Recorded data START

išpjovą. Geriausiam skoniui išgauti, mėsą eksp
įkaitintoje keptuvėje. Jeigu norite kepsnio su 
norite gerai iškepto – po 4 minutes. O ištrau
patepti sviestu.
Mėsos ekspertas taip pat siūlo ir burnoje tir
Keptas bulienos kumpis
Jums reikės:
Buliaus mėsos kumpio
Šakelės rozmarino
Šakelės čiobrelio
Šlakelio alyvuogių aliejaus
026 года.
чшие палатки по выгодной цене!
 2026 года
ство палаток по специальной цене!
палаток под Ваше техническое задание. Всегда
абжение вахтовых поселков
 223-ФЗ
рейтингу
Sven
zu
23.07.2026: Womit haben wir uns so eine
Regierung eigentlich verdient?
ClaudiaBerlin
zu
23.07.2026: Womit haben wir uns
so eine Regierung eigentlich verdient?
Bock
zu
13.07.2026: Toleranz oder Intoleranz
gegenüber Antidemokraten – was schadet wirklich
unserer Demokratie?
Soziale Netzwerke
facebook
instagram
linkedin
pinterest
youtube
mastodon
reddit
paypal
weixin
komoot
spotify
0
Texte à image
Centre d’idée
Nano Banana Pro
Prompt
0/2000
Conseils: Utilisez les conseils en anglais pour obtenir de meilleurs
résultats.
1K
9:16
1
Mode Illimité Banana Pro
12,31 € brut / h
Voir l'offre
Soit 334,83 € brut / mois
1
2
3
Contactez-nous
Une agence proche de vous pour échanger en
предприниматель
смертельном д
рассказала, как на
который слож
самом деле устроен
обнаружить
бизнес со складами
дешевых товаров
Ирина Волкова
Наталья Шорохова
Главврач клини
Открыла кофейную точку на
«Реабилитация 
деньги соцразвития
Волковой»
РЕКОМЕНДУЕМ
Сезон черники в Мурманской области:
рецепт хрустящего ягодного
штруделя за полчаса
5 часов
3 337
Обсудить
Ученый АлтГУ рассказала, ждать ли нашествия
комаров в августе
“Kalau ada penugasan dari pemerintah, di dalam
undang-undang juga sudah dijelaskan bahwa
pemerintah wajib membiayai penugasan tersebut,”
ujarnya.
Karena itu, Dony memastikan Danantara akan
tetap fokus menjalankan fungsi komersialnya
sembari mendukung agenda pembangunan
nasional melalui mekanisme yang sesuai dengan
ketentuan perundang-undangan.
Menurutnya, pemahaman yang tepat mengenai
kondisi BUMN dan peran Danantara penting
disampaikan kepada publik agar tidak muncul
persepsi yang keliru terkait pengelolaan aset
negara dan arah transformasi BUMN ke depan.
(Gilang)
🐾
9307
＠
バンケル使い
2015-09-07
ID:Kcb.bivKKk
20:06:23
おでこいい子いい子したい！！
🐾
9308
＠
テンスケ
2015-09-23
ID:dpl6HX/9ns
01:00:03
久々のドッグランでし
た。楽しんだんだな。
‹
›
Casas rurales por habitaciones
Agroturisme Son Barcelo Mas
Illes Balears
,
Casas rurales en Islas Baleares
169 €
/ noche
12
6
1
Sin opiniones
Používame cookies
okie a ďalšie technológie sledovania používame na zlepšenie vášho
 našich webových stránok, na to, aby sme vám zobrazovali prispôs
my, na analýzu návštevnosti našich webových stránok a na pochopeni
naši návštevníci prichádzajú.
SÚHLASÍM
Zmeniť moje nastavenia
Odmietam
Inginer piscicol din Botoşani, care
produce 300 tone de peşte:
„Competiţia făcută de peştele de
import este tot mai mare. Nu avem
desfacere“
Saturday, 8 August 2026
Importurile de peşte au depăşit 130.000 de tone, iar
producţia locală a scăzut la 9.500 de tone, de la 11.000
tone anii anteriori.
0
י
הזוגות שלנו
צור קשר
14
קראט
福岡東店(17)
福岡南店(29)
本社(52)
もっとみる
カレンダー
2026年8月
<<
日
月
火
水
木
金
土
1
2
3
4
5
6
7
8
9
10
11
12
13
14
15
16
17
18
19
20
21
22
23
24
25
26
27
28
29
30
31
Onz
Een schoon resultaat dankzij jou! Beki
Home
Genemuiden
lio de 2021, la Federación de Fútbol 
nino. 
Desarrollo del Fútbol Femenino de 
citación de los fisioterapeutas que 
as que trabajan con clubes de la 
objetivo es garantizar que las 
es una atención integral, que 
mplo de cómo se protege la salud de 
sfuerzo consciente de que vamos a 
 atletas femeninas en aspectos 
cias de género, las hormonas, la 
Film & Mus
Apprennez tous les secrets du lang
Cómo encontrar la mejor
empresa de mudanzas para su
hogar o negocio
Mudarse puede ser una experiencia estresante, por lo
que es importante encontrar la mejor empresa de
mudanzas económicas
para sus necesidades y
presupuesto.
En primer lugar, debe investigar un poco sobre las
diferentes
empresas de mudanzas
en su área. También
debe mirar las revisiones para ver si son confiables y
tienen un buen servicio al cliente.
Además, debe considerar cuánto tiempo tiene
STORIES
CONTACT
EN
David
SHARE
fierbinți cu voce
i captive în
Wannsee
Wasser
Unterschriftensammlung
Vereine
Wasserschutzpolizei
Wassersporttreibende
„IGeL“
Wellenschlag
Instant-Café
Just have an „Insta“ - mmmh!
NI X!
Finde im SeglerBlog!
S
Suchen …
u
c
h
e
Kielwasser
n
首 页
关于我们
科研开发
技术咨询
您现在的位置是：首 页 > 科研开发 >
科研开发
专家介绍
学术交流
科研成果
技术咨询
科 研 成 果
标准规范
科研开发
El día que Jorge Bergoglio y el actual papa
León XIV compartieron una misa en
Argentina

Recorded data END

• Task instructions
Every line of the data above should be copied exactly.

• Exercise response
išpjovą. Geriausiam skoniui išgauti, mėsą eksp
įkaitintoje keptuvėje. Jeigu norite kepsnio su 
norite gerai iškepto – po 4 minutes. O ištrau
patepti sviestu.
Mėsos ekspertas taip pat siūlo ir burnoje tir
Keptas bulienos kumpis
Jums reikės:
Buliaus mėsos kumpio
Šakelės rozmarino
Šakelės čiobrelio
Šlakelio alyvuogių aliejaus
026 года.
чшие палатки по выгодной цене!
 2026 года
ство палаток по специальной цене!
палаток под Ваше техническое задание. Всегда
абжение вахтовых поселков
 223-ФЗ
рейтингу
Sven
zu
23.07.2026: Womit haben wir uns so eine
Regierung eigentlich verdient?
ClaudiaBerlin
zu
23.07.2026: Womit haben wir uns
so eine Regierung eigentlich verdient?
Bock
zu
13.07.2026: Toleranz oder Intoleranz
gegenüber Antidemokraten – was schadet wirklich
unserer Demokratie?
Soziale Netzwerke
facebook
instagram
linkedin
pinterest
youtube
mastodon
reddit
paypal
weixin
komoot
spotify
0
Texte à image
Centre d’idée
Nano Banana Pro
Prompt
0/2000
Conseils: Utilisez les conseils en anglais pour obtenir de meilleurs
résultats.
1K
9:16
1
Mode Illimité Banana Pro
12,31 € brut / h
Voir l'offre
Soit 334,83 € brut / mois
1
2
3
Contactez-nous
Une agence proche de vous pour échanger en
предприниматель
смертельном д
рассказала, как на
который слож
самом деле устроен
обнаружить
бизнес со складами
дешевых товаров
Ирина Волкова
Наталья Шорохова
Главврач клини
Открыла кофейную точку на
«Реабилитация 
деньги соцразвития
Волковой»
РЕКОМЕНДУЕМ
Сезон черники в Мурманской области:
рецепт хрустящего ягодного
штруделя за полчаса
5 часов
3 337
Обсудить
Ученый АлтГУ рассказала, ждать ли нашествия
комаров в августе
“Kalau ada penugasan dari pemerintah, di dalam
undang-undang juga sudah dijelaskan bahwa
pemerintah wajib membiayai penugasan tersebut,”
ujarnya.
Karena itu, Dony memastikan Danantara akan
tetap fokus menjalankan fungsi komersialnya
sembari mendukung agenda pembangunan
nasional melalui mekanisme yang sesuai dengan
ketentuan perundang-undangan.
Menurutnya, pemahaman yang tepat mengenai
kondisi BUMN dan peran Danantara penting
disampaikan kepada publik agar tidak muncul
persepsi yang keliru terkait pengelolaan aset
negara dan arah transformasi BUMN ke depan.
(Gilang)
🐾
9307
＠
バンケル使い
2015-09-07
ID:Kcb.bivKKk
20:06:23
おでこいい子いい子したい！！
🐾
9308
＠
テンスケ
2015-09-23
ID:dpl6HX/9ns
01:00:03
久々のドッグランでし
た。楽しんだんだな。
‹
›
Casas rurales por habitaciones
Agroturisme Son Barcelo Mas
Illes Balears
,
Casas rurales en Islas Baleares
169 €
/ noche
12
6
1
Sin opiniones
Používame cookies
okie a ďalšie technológie sledovania používame na zlepšenie vášho
 našich webových stránok, na to, aby sme vám zobrazovali prispôs
my, na analýzu návštevnosti našich webových stránok a na pochopeni
naši návštevníci prichádzajú.
SÚHLASÍM
Zmeniť moje nastavenia
Odmietam
Inginer piscicol din Botoşani, care
produce 300 tone de peşte:
„Competiţia făcută de peştele de
import este tot mai mare. Nu avem
desfacere“
Saturday, 8 August 2026
Importurile de peşte au depăşit 130.000 de tone, iar
producţia locală a scăzut la 9.500 de tone, de la 11.000
tone anii anteriori.
0
י
הזוגות שלנו
צור קשר
14
קראט
福岡東店(17)
福岡南店(29)
本社(52)
もっとみる
カレンダー
2026年8月
<<
日
月
火
水
木
金
土
1
2
3
4
5
6
7
8
9
10
11
12
13
14
15
16
17
18
19
20
21
22
23
24
25
26
27
28
29
30
31
Onz
Een schoon resultaat dankzij jou! Beki
Home
Genemuiden
lio de 2021, la Federación de Fútbol 
nino. 
Desarrollo del Fútbol Femenino de 
citación de los fisioterapeutas que 
as que trabajan con clubes de la 
objetivo es garantizar que las 
es una atención integral, que 
mplo de cómo se protege la salud de 
sfuerzo consciente de que vamos a 
 atletas femeninas en aspectos 
cias de género, las hormonas, la 
Film & Mus
Apprennez tous les secrets du lang
Cómo encontrar la mejor
empresa de mudanzas para su
hogar o negocio
Mudarse puede ser una experiencia estresante, por lo
que es importante encontrar la mejor empresa de
mudanzas económicas
para sus necesidades y
presupuesto.
En primer lugar, debe investigar un poco sobre las
diferentes
empresas de mudanzas
en su área. También
debe mirar las revisiones para ver si son confiables y
tienen un buen servicio al cliente.
Además, debe considerar cuánto tiempo tiene
STORIES
CONTACT
EN
David
SHARE
fierbinți cu voce
i captive în
Wannsee
Wasser
Unterschriftensammlung
Vereine
Wasserschutzpolizei
Wassersporttreibende
„IGeL“
Wellenschlag
Instant-Café
Just have an „Insta“ - mmmh!
NI X!
Finde im SeglerBlog!
S
Suchen …
u
c
h
e
Kielwasser
n
首 页
关于我们
科研开发
技术咨询
您现在的位置是：首 页 > 科研开发 >
科研开发
专家介绍
学术交流
科研成果
技术咨询
科 研 成 果
标准规范
科研开发
El día que Jorge Bergoglio y el actual papa
León XIV compartieron una misa en
Argentina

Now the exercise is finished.